Time magazine devoted this past week’s cover to a “Special Money Issue.” Given that I’ve spent the past year thinking about “what we spend,” just as the cover lines promised, I found the topic intriguing. Among the interesting tidbits:
- Almost two-thirds of Americans would take a pay cut to keep our jobs.
- In 1950, we spent 22% of our income on food and 3% on health care. In 2010, we spent 7% of our income on food and 16% on health care. Clothing shrank from 10% to 3%; housing rose from 13% to 18%.
- Extreme couponer Shannon Shaffer (For The Mommas) managed to get six gallons of milk for free in a recent shopping trip, though Time did not bother to explain how. That’s an interesting omission, since milk is quite possibly one of the least discounted grocery items. She claimed to have dropped her $250 weekly grocery budget to $50, but what I found more fascinating was how she was spending $250/week in the first place for a family of three!
- Nail polish and lipstick tend to sell briskly in recessions, as people cut back on non-essentials but spend on little luxuries.

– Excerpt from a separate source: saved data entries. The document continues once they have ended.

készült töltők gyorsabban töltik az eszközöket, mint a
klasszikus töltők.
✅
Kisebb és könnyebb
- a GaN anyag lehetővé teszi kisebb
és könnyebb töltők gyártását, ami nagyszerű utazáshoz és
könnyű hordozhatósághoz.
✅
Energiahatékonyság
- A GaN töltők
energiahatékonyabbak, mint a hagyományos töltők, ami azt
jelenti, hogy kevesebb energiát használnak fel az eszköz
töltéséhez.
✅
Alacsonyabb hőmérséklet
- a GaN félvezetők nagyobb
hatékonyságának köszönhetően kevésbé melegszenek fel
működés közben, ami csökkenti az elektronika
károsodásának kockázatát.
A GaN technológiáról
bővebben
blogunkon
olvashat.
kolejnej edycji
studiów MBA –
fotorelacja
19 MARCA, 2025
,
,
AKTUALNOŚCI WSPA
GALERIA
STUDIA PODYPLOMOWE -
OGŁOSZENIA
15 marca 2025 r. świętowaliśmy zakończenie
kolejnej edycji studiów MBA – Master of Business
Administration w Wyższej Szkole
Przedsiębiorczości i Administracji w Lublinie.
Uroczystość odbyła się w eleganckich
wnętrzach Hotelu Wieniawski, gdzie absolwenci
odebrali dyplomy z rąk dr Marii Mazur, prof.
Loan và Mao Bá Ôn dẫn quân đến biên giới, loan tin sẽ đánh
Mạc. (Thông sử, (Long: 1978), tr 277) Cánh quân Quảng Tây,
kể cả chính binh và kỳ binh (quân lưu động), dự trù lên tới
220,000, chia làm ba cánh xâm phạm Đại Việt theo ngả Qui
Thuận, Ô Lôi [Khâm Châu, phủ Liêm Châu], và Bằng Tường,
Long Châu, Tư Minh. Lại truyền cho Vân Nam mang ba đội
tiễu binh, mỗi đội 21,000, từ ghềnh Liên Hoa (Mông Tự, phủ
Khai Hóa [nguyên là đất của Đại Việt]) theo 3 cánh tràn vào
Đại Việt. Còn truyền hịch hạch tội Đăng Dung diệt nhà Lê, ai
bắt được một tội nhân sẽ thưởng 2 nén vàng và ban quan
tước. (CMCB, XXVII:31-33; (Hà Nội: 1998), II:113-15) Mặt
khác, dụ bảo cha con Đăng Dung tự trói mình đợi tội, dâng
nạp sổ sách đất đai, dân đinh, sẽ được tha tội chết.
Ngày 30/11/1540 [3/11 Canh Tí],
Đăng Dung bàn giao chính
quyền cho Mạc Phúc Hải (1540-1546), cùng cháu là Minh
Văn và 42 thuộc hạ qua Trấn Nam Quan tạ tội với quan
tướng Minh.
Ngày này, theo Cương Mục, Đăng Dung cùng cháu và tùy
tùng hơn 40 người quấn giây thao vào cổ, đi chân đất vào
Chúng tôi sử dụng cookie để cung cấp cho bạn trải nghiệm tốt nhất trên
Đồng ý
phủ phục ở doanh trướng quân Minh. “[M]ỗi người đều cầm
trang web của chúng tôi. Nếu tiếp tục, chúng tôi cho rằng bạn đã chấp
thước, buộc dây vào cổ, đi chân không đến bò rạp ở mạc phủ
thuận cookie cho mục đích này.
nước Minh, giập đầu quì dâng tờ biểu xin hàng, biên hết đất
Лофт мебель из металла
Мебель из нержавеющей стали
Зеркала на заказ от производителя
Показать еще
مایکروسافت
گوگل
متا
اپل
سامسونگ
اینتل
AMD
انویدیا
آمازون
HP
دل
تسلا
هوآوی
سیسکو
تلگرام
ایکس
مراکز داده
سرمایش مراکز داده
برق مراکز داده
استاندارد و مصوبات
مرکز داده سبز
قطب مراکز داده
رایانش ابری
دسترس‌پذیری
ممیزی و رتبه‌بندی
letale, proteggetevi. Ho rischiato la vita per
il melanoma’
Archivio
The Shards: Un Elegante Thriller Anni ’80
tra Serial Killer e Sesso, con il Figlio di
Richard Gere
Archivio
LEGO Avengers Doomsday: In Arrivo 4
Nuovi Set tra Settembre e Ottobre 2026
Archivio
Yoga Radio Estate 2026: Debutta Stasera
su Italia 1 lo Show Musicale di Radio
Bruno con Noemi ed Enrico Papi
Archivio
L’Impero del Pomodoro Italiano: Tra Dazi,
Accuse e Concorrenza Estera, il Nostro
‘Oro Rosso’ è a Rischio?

Nail polish sales are, disturbingly, up 54% this year.
Time also cited a famous study that earning north of $75,000 a year doesn’t buy additional happiness, but that’s not the whole story. It doesn’t buy more happiness if you define happiness as your moment by moment mood. It is quite possible to earn $100,000 a year and still be pissed off that you’re stuck in traffic. On the other hand, if you measure happiness in terms of overall life satisfaction — how you think your life is going — happiness continues to rise with income. As far up as that particular study went (which was incomes of about $160,000 per year). I’m not sure why Time decided not to mention that.
The most interesting question, thinking about how the economy is changing, though, is what kind of career advice parents should give kids. Lots of people are telling kids to go into health care, because it seems like a high-paid growing field. But it can’t keep growing forever, and some parts will get massively hit in the next few years (like pharma). Engineering can be good — or could possibly be outsourced. Who knows? Choosing the winning fields in the future is a fool’s game. Here are a few more things I think are more relevant for surviving in a volatile economy:
- Choose work you will enjoy on a day-to-day basis. The retirement math just doesn’t work to support 20-30+ years of not working while maintaining a decent living standard for most people. We’ll have to work longer — so search for something that won’t make you itch to quit.

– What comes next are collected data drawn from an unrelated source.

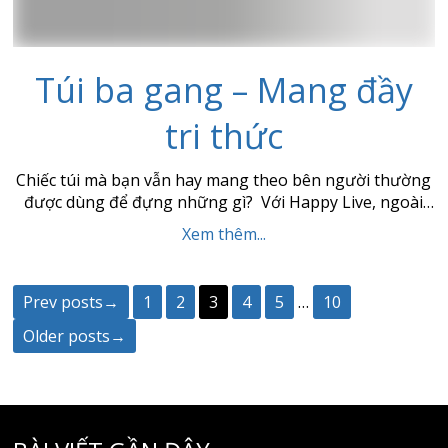
Túi ba gang – Mang đầy
tri thức
Chiếc túi mà bạn vẫn hay mang theo bên người thường
được dùng để đựng những gì? Với Happy Live, ngoài
những vật dụng cá nhân cần thiết thì CHIẾC TÚI BA
Xem thêm...
GANG (chất liệu canvas) này còn được dùng để MANG
TRI THỨC. Đó có thể là những cuốn sách về cách thức
hướng […]
Prev posts→
1
2
3
4
5
…
10
Older posts→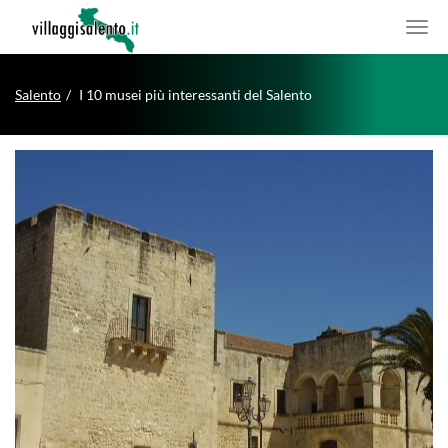
Salento
I 10 musei più interessanti del Salento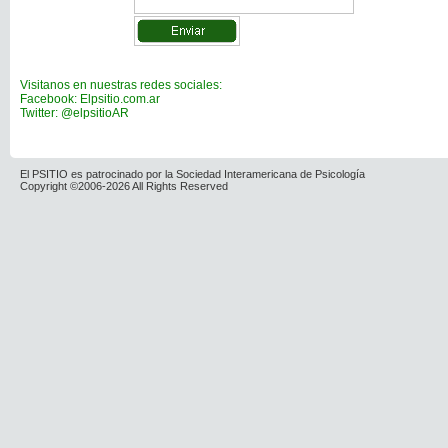
Visitanos en nuestras redes sociales:
Facebook: Elpsitio.com.ar
Twitter: @elpsitioAR
El PSITIO es patrocinado por la Sociedad Interamericana de Psicología
Copyright ©2006-2026 All Rights Reserved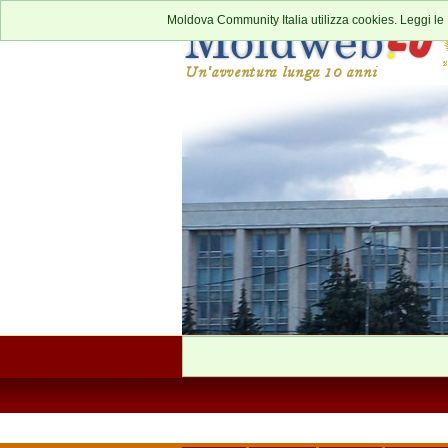
Moldova Community Italia utilizza cookies. Leggi le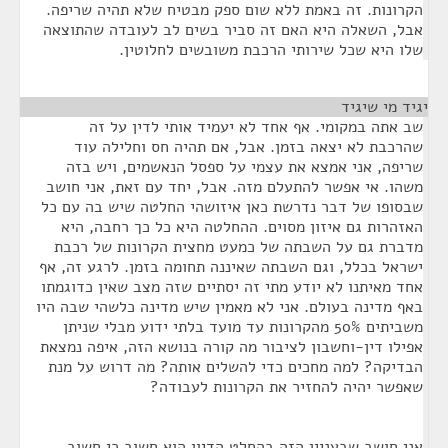
הקרונות. זה באמת ללא שום ספק מבטיח שלא תהיה שריפה.
אבל, השאלה היא האם זה סביר בשים לב לעובדה שהתוצאה
שלו היא שכל שירותי הרכבת משובשים לחלוטין.
יגיד מי שיגיד
¶
שב אתה במקומי. אף אחד לא יעמיד אותי לדין על זה
שהרכבת לא יצאה בזמן. אבל, אם תהיה חס וחלילה עוד
שריפה, אני אמצא את עצמי על ספסל הנאשמים, ויש בזה
משהו. אי אפשר להתעלם מזה. אבל, יחד עם זאת, אני חושב
שבסופו של דבר נדרשת כאן איזושהי החלטה שיש בה עם כל
האזהרות גם איזון מסוים. ההחלטה היא כל כך רחבה, היא
מדברת גם על השבתה של כמעט מחצית הקרונות של רכבת
ישראל בכלל, וגם השבתה שאיננה תחומה בזמן. לרגע זה, אף
אחד מאיתנו לא יודע מתי זה יסתיים שזה מצב שאין כדוגמתו
באף מדינה בעולם. אני לא מאמין שיש מדינה כלשהי שבה היו
משביתים 50% מהקרונות עד מועד בלתי ידוע מבלי שניתן
אפילו דין-וחשבון לציבור מה קורה בנושא הזה, איפה נמצאת
הבדיקה? למה מחכים כדי להשלים אותה? מה דרוש על מנת
שאפשר יהיה להחזיר את הקרונות לעבודה?
אני חושב שבעניין הזה בהחלט הדיון הוא חשוב כי חשוב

- Learn to be entrepreneurial. Try creating your own jobs during the summer as a teenager, or in college. We all have to learn to survey the marketplace, see what needs exist, and how we can fill those niches.

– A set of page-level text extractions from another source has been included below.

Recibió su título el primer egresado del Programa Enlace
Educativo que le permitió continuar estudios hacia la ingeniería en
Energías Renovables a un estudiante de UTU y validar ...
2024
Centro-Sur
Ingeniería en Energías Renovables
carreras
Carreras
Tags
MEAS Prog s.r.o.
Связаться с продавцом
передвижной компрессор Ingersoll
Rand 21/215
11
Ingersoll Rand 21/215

- Learn resiliency. The question is not what job is so secure that you’ll never lose it. The question is whether you have the skills and network to find new gigs after you lose old ones.
- Be good at what you do and aim to get better. I enjoyed a recent article in the New Yorker by Atul Gawande on bringing in a coach to help him become a better surgeon. Even if you’re great at what you do, there’s always room for improvement, and while constant practice is no guarantee for success, it usually doesn’t hurt.
What career advice would you give your kids?
I’m a university administrator and teacher and I would say this, based on my experience: Along with enjoying the work you do…you MUST develop a work ethic! Meaning you expect to work hard to earn your own success. In fact, we specifically focused on this issue in a new initiative aimed at increasing EARNED success among first-year college students (nau.edu/fyli). With that, the excellent points in this post all fall into place.
@Michelle – Fascinating, I will check out the earned success concept. I do agree that many people show up at college, or at other major transition points in life never having had to work hard. Especially if your high school was not particularly challenging. Throwing yourself into the pursuit of something difficult, and then finally achieving it, is another key component of happiness.